Many of our clients have authorized us to receive IRS notices for them.  Yesterday, we received three “balance due” (CP14) notices.  I was quite surprised, as all three individuals paid their tax by electronic debit with the filing of their tax returns.  I ran account transcripts, and all show $0 balances (they did indeed pay, and the IRS shows the payments).

As a reminder, I’ve noted this issue in years past.  The IRS has apparently decided this isn’t worth fixing.  So let’s look at the costs of this: The IRS wastes taxpayer funds by knowingly sending out erroneous notices.  They waste taxpayer’s time because these notices will cause either the taxpayer or their tax professional to investigate.  This will cause more taxpayer funds being spent, as IRS employees get needless phone calls.

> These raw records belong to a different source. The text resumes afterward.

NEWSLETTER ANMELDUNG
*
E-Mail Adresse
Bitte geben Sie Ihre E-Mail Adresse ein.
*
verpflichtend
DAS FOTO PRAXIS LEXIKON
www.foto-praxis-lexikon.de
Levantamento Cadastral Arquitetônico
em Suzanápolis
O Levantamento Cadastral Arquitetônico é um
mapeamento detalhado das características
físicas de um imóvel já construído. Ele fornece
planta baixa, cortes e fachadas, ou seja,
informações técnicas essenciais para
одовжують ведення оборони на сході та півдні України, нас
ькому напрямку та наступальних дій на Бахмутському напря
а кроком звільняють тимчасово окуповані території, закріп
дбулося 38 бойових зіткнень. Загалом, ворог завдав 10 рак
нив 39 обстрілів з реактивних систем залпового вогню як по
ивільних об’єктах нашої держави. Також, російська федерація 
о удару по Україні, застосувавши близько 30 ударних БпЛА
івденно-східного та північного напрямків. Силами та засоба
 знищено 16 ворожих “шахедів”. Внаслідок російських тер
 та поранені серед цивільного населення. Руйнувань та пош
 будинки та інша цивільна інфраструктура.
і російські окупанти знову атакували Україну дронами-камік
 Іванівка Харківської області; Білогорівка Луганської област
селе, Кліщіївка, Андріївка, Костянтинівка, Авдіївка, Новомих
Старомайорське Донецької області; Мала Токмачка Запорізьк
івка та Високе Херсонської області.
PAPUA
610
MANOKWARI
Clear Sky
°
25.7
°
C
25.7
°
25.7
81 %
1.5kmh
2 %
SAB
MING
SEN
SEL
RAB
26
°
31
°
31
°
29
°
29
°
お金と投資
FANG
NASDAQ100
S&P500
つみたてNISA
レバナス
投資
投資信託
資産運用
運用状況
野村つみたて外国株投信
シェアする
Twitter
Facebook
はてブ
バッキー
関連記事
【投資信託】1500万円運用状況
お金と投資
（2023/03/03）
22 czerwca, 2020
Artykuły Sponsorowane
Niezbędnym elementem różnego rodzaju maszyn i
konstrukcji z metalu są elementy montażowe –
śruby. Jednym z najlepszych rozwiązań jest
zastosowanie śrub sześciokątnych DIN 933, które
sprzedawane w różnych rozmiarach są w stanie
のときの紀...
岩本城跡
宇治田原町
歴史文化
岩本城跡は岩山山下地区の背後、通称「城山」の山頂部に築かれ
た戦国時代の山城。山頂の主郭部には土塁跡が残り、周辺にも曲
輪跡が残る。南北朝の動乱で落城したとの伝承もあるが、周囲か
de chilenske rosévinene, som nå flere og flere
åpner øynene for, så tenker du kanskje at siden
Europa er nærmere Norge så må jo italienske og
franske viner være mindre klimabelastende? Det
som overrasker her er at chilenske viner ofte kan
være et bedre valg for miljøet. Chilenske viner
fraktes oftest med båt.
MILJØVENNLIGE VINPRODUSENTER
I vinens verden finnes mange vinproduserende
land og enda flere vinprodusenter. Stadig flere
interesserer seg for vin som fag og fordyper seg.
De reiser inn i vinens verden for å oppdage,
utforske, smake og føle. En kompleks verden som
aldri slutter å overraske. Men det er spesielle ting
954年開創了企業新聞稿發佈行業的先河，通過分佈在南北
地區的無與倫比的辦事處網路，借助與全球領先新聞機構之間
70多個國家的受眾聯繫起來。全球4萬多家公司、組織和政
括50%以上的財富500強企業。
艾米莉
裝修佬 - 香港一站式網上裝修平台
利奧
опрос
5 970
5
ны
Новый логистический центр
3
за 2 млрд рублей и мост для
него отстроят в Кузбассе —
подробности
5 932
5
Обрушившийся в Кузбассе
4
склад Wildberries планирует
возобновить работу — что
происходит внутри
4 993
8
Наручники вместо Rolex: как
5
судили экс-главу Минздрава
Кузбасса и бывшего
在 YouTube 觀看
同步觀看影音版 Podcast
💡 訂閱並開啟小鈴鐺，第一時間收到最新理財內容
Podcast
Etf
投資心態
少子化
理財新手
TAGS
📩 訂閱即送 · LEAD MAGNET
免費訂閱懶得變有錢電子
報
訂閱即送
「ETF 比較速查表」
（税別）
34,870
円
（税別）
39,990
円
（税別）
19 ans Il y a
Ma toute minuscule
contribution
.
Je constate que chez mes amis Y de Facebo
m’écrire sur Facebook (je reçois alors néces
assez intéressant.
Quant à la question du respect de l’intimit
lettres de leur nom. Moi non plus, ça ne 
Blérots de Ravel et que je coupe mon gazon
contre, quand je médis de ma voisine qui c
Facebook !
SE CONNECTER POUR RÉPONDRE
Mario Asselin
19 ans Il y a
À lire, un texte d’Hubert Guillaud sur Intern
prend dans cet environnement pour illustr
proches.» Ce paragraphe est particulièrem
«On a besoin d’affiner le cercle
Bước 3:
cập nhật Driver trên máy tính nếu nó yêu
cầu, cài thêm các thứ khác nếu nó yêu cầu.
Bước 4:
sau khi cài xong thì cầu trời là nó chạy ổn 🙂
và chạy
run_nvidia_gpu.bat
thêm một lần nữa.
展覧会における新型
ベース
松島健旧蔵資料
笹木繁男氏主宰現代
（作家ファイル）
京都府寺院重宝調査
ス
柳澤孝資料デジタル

The solution for the IRS is to wait one or two “cycles” to allow the payments to post.  (The IRS computer system is old.  It uses batch processing, so when a return is filed with electronic debit the return might be in cycle 17 while the payment will be in cycle 18 or 19.)  The IRS changed this for the regular due date (April 15th) but doesn’t think this is worthwhile to change for returns on extension.  The IRS is wrong, but I’m not going to win this fight.

This does bring up some standard rules about IRS notices:

  1. Do not assume the notice is correct.  Per IRS statistics, two-thirds of IRS notices are wrong in whole or in part.
  2. If you use a tax professional, let him or her know immediately about the notice.  IRS notices do not get better with age.
  3. If you do need to respond, make sure you respond timely and use certified mail, return receipt requested.  You want proof the IRS received the response.

So if you’ve paid your tax and receive a CP14 notice alleging you didn’t, check to see if your check (or electronic payment) cleared.  If it did, most likely this is a timing issue.